No I don't drive to school, I particularly chose a school I could walk to work from afterwards so I wouldn't have to drive.
But do you drive and could you drive on wet days to accommodate both kids. That's the question we all have to do things we don't want to do to accommodate kids
BestZebbie · 05/10/2021 08:07

Also, is your school a Pokestop? The community artwork outside ours is, and DS could happily spend 45 mins standing there in the rain everyday… ;-)

IactuallyHateMN · 05/10/2021 08:07

YABVU

mafted · 05/10/2021 08:07

Exactly the same thing happened with a child in DS3's class.
He couldn't start much more than 10 mins later as it's a requirement of breakfast club the children eat breakfast there but his Mum waited in the reception area with his sisters if the weather was bad.

ufucoffee · 05/10/2021 08:08

You wouldn't be standing in the rain every day. It doesn't rain every day. I'd go for a walk to keep warm.

bigbaggyeyes · 05/10/2021 08:09

As other posters have suggested, can you ask that she goes to breakfast club for the last 15/10 minutes rather than stays for the full 45 minutes. That way you just have to wait a small amount of time.

oblada · 05/10/2021 08:11

@TeenMinusTests

So everyone who thinks this is OK: You'd be happy for one of your DC to have to wait around for 45 mins in the cold / rain every day before school? Maybe give it a go for a couple of weeks and then come back.
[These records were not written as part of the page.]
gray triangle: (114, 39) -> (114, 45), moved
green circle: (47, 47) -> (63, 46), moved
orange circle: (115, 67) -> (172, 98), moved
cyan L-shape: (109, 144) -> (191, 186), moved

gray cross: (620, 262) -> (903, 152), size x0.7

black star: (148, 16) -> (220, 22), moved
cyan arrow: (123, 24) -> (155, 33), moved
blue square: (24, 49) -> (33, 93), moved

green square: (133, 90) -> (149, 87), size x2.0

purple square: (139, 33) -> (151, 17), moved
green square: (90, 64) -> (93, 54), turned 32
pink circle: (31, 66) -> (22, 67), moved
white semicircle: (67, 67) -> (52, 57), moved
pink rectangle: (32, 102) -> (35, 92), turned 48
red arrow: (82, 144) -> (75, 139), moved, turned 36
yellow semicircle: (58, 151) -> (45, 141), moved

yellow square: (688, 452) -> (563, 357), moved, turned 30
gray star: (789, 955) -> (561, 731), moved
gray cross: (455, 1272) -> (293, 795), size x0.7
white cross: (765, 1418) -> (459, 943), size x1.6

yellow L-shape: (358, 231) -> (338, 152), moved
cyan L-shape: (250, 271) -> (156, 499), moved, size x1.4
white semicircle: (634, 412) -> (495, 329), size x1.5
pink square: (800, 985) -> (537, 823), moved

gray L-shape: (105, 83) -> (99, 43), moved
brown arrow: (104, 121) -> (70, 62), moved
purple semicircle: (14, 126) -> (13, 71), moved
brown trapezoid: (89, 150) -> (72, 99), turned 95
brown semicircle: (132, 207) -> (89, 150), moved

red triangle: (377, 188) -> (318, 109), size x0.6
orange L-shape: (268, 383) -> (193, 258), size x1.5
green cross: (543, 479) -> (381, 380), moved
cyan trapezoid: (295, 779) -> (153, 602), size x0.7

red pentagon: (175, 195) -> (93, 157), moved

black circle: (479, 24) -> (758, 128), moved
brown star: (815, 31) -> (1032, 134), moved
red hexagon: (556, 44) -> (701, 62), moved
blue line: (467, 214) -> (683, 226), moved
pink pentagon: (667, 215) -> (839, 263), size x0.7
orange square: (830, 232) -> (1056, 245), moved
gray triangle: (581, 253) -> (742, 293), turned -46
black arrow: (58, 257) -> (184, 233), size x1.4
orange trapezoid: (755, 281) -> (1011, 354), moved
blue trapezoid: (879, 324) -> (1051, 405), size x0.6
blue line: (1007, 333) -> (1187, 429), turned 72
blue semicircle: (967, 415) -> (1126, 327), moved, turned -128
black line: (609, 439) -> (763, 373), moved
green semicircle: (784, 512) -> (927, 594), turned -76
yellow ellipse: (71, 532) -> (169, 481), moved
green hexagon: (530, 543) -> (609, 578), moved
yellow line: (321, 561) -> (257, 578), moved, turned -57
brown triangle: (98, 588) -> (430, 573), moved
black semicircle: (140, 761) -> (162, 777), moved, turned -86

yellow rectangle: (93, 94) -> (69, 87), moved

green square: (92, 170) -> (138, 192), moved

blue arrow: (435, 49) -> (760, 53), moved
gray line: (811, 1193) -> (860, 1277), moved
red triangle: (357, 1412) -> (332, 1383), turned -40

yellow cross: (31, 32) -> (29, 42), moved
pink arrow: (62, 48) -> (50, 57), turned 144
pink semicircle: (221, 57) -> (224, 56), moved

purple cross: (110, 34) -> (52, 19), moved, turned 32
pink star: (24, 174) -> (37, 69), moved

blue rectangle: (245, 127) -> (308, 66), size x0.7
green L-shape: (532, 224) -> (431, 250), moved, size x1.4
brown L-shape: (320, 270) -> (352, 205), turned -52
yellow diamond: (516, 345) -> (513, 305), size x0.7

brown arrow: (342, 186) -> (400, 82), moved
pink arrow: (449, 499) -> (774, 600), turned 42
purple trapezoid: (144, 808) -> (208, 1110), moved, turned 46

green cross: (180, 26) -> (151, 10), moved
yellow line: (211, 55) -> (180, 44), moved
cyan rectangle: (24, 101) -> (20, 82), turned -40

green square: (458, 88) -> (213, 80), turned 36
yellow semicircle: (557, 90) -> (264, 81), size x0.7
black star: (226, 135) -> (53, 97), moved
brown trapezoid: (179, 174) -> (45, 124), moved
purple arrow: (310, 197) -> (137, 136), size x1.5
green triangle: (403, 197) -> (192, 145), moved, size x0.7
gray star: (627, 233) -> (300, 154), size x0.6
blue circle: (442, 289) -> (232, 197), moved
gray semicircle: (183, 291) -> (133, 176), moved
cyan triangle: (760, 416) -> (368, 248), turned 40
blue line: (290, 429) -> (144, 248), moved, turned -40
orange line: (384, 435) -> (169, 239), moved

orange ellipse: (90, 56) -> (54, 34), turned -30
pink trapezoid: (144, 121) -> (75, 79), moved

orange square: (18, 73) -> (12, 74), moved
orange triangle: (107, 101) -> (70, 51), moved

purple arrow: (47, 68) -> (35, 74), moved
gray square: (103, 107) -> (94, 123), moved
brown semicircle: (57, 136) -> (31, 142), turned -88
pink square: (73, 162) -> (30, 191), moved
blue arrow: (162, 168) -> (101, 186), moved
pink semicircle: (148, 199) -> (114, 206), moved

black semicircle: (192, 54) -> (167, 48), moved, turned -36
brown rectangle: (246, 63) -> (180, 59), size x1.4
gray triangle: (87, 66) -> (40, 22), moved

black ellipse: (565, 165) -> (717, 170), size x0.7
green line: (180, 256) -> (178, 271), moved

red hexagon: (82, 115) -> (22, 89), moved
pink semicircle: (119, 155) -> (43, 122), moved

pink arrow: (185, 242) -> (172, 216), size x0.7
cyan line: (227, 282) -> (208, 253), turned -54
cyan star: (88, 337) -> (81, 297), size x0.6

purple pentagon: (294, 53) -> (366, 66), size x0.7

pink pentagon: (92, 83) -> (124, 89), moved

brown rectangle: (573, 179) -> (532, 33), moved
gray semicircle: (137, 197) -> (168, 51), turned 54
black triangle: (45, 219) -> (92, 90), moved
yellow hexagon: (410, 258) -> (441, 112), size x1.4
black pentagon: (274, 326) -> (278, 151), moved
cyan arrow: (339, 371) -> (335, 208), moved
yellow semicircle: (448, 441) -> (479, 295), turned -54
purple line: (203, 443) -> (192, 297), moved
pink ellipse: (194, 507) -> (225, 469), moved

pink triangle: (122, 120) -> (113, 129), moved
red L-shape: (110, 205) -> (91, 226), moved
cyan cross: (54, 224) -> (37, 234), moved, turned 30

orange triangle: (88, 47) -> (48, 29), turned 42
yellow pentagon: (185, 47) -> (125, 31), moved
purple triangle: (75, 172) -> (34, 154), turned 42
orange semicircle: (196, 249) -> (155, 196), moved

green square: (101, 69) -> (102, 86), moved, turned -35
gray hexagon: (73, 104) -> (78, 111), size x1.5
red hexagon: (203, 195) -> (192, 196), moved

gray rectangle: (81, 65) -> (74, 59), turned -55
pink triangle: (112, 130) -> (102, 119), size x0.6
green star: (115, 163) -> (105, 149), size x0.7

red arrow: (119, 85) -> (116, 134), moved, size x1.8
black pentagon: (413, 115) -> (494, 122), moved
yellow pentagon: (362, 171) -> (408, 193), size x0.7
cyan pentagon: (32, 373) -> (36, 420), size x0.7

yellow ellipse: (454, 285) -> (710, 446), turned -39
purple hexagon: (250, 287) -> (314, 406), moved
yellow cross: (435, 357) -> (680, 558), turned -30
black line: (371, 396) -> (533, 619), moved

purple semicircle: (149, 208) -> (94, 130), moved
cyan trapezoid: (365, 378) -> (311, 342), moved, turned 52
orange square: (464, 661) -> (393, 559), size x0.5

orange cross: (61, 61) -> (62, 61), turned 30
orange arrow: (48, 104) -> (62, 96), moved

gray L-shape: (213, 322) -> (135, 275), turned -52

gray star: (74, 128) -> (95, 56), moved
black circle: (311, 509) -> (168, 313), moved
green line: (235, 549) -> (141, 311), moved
To my view, given the school run a breakfast club for certain pupils/families with additional needs, they should sensibly include siblings. It assists the whole family, including both the DC at the school.

I agree. The offering should be for the families of children with additional needs really. I wouldn't mind waiting around for 20-30mins a couple of times a week but not every day. Our school has some after school club on offer and it's great but it does mean waiting around or going back and forth for the other child who is in the after school club. It's a faff but we do it because it's twice a week max. I wouldn't do it every day. And of course the club is completely optional anyway.
BrilliantBulb · 05/10/2021 08:11

I think you’re coming at the from the wrong angle (and receiving negative responses accordingly).

If you hadn’t made out like the school aren’t helping you and just asked for help with what to do about your DS then you probably would have received more positive replies.

HeyDugeesCakeBadge · 05/10/2021 08:12

Can your DD not go through another entrance? Or as pp suggested go earlier to breakfast club. I totally understand your annoyance, it would drive me mad logistically.